Case ID: so3d_174/html/0646-01.html
Source: Caselaw Access Project
Author: {"author": "WETHERELL, J.", "license": "Public Domain", "url": "https://static.case.law/"}
Date Created: 2024-08-24T03:29:51.129683

Jared Alan DAVIS, Appellant, v. STATE of Florida, Appellee.
    No. 1D14-5282.
    District Court of Appeal of Florida, First District.
    Sept. 21, 2015.
    Ronald W. Johnson, Ronald W. Johnson, P.A., Pensacola, for Appellant.
    
      Pamela Jo Bondi, Attorney General, and Charles R. McCoy, Senior Assistant Attorney General, Tallahassee, for Appellee.
   WETHERELL, J.

This is an appeal of a criminal judgment and sentence. We affirm because we do not have jurisdiction to consider the only issue raised by Appellant on appeal.

A month after Appellant filed his notice of appeal, he filed a motion to mitigate his sentence under Florida Rule of Criminal Procedure 3.800(c). He then filed — and we granted — an unopposed motion to relinquish jurisdiction to allow the trial court to consider the motion. Ten days later, Appellant filed a motion to disqualify the trial judge based on statements the judge made during the sentencing hearing. The judge denied the motion to disqualify as legally insufficient, and he thereafter denied the rule 3.800(c) motion. Appellant then filed a status report with this court requesting only that “the case be put on the docket and a briefing schedule be set.”

The only issue raised by Appellant in his initial brief is that the trial court erred in denying the motion to disqualify. We do not have jurisdiction to consider this issue because the order denying the motion to disqualify was rendered after the notice of appeal was filed and Appellant did not file an amended notice of appeal or otherwise properly invoke our jurisdiction to review the order. See Forney v. Crews, 112 So.3d 741, 743-44 (Fla. 1st DCA 2013) (declining to consider argument raised by the appellant in his initial brief challenging the order denying his motion to disqualify the trial judge where the motion was filed and ruled on after the notice of appeal was filed); cf. Fla. R. App. P. 9.110(h) (authorizing the appellate court to review any ruling occurring before filing of the notice of appeal).
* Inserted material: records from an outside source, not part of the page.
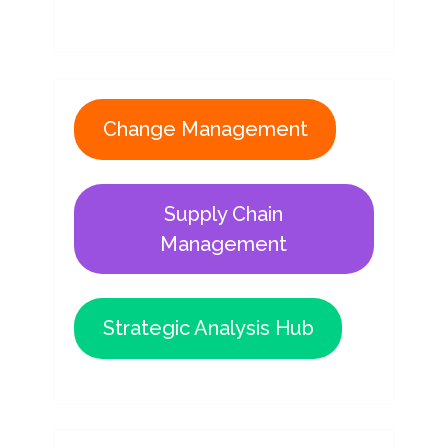
Change Management
Supply Chain
Management
Strategic Analysis Hub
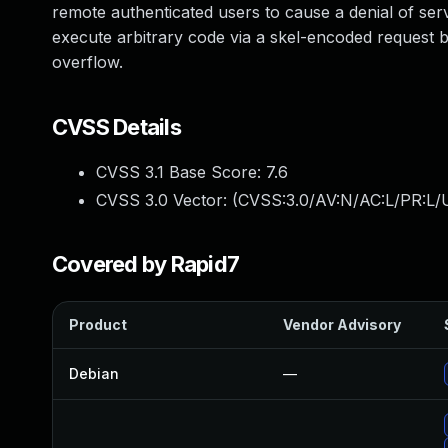
remote authenticated users to cause a denial of se
execute arbitrary code via a skel-encoded request 
overflow.
CVSS Details
CVSS 3.1 Base Score:
7.6
CVSS 3.0 Vector: (
CVSS:3.0/AV:N/AC:L/PR:L/U
Covered by Rapid7
Product
Vendor Advisory
Debian
—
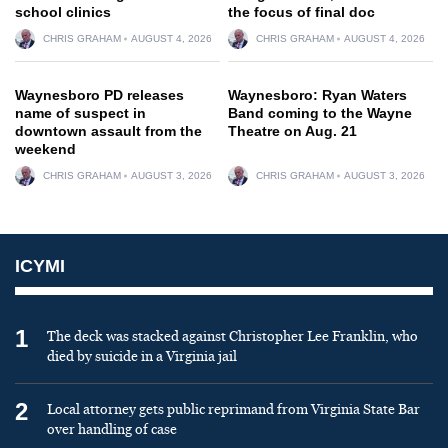
school clinics
the focus of final doc
CHRIS GRAHAM
AUGUST 4, 2026
CHRIS GRAHAM
AUGUST 4, 2026
Waynesboro PD releases
Waynesboro: Ryan Waters
name of suspect in
Band coming to the Wayne
downtown assault from the
Theatre on Aug. 21
weekend
CHRIS GRAHAM
AUGUST 3, 2026
CHRIS GRAHAM
AUGUST 3, 2026
ICYMI
1
The deck was stacked against Christopher Lee Franklin, who
died by suicide in a Virginia jail
2
Local attorney gets public reprimand from Virginia State Bar
over handling of case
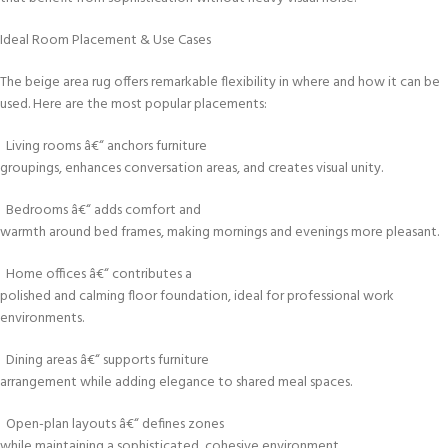
Ideal Room Placement & Use Cases
The beige area rug offers remarkable flexibility in where and how it can be
used. Here are the most popular placements:
Living rooms â€“ anchors furniture
groupings, enhances conversation areas, and creates visual unity.
Bedrooms â€“ adds comfort and
warmth around bed frames, making mornings and evenings more pleasant.
Home offices â€“ contributes a
polished and calming floor foundation, ideal for professional work
environments.
Dining areas â€“ supports furniture
arrangement while adding elegance to shared meal spaces.
Open-plan layouts â€“ defines zones
while maintaining a sophisticated, cohesive environment.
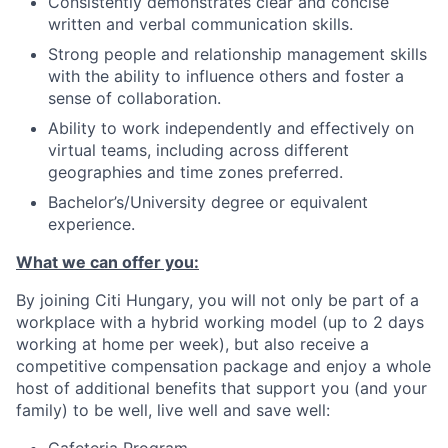
Consistently demonstrates clear and concise
written and verbal communication skills.
Strong people and relationship management skills
with the ability to influence others and foster a
sense of collaboration.
Ability to work independently and effectively on
virtual teams, including across different
geographies and time zones preferred.
Bachelor’s/University degree or equivalent
experience.
What we can offer you:
By joining Citi Hungary, you will not only be part of a
workplace with a hybrid working model (up to 2 days
working at home per week), but also receive a
competitive compensation package and enjoy a whole
host of additional benefits that support you (and your
family) to be well, live well and save well:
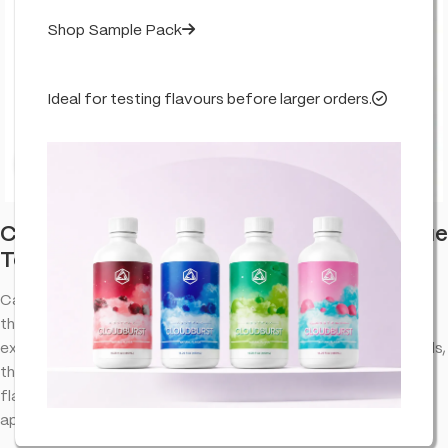
Shop Sample Pack
Ideal for testing flavours before larger orders.
Click to enlarge
Candy Cane Kush – Flavour Infused – True
Terpenes
Candy Cane Kush terpenes provide an aromatic experience
that complements the natural properties of cannabinoid
extracts. Designed to bring out the best in your favorite blends,
this terpene profile offers a well-balanced combination of
flavors and aromas, making it a versatile choice for various
applications.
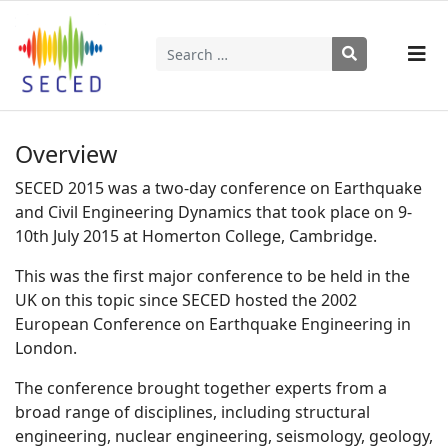
Search
Type 2 or more characters for results.
Overview
SECED 2015 was a two-day conference on Earthquake
and Civil Engineering Dynamics that took place on 9-
10th July 2015 at Homerton College, Cambridge.
This was the first major conference to be held in the
UK on this topic since SECED hosted the 2002
European Conference on Earthquake Engineering in
London.
The conference brought together experts from a
broad range of disciplines, including structural
engineering, nuclear engineering, seismology, geology,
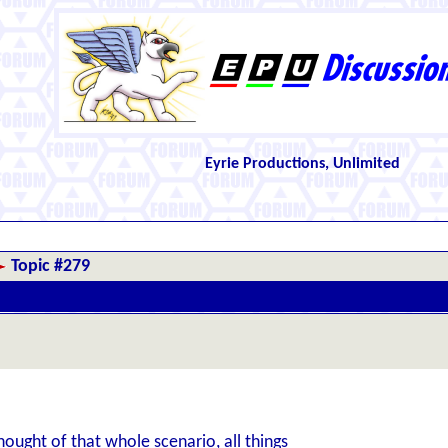
Eyrie Productions, Unlimited
Topic #279
ught of that whole scenario, all things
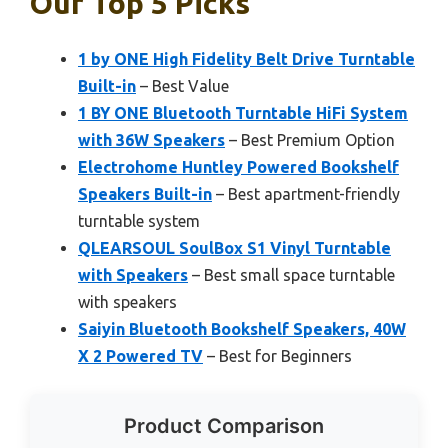
Our Top 5 Picks
1 by ONE High Fidelity Belt Drive Turntable
Built-in
– Best Value
1 BY ONE Bluetooth Turntable HiFi System
with 36W Speakers
– Best Premium Option
Electrohome Huntley Powered Bookshelf
Speakers Built-in
– Best apartment-friendly
turntable system
QLEARSOUL SoulBox S1 Vinyl Turntable
with Speakers
– Best small space turntable
with speakers
Saiyin Bluetooth Bookshelf Speakers, 40W
X 2 Powered TV
– Best for Beginners
Product Comparison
We decline to treat the status report filed by Appellant as an amended notice of appeal seeking review of the order denying the motion to disqualify for several reasons. First, the report did not indicate in any way that Appellant was seeking review of the order. See R.W. v. Dep’t of Children & Families, 164 So.3d 15, 18 (Fla. 1st DCA 2015) (declining to treat a status report filed after the trial court entered an order pursuant to a relinquishment of jurisdiction as a notice of appeal because the report “gave no indication that the [appellant] was seeking review of the order”). Second, the report was filed more than 30 days after rendition of the order, making it untimely to the extent it somehow sought to invoke our appellate jurisdiction to review the order. See Fla. R. App. P. 9.110(d), 9.140(b)(3). Third, the proper method for seeking review of an order denying a motion to disqualify is by filing a petition for writ of prohibition. See Sutton v. State, 975 So.2d 1073, 1076 (Fla.2008) (“[Prohibition is ... clearly recognized as the proper avenue for immediate review of whether a motion to disqualify a trial judge has been correctly denied.”); Forney, 112 So.3d at 744 (“[A] challenge to the denial of a motion for disqualification is properly made via petition for writ of prohibition, not by adding the issue to an existing direct appeal of a final order.”).

Moreover, even if we were inclined to treat the status report (or Appellant’s initial brief) as a petition for writ of prohibition, the outcome of this case would be the same because it is clear that the trial court correctly denied the motion to disqualify. The sole ground asserted in the motion — that Appellant feared he would not receive a fair hearing on his rule 3.800(c) motion as a result of statements made by the judge at the sentencing hearing when explaining the denial of Appellant’s request for a downward departure sentence — is not a legally sufficient ground for disqualification of a trial judge. See Jackson v. State, 599 So.2d 103, 107 (Fla.1992) (“The fact that a judge has previously made adverse'rulings is not an adequate ground for recusal. Nor is the mere fact that a judge has previously heard the evidence a legally sufficient basis for recusal. Likewise, allegations that the trial judge had formed a fixed opinion of the defendant’s guilt, even where it is alleged that the judge discussed his opinion with others, is generally legally insufficient to mandate disqualification.”) (citations omitted).

Accordingly, because we do not have jurisdiction to consider the only issue raised by Appellant in his brief, we affirm his judgment and sentence.

AFFIRMED.

THOMAS and RAY, JJ., concur. 
      
      . Appellant requested in his reply brief that we allow him to file an amended notice of appeal "nunc pro tunc with the initial brief.” That, however, would not cure the jurisdictional problem because, like the status report, the initial brief was filed more than 30 days after the order denying the motion to disqualify was rendered.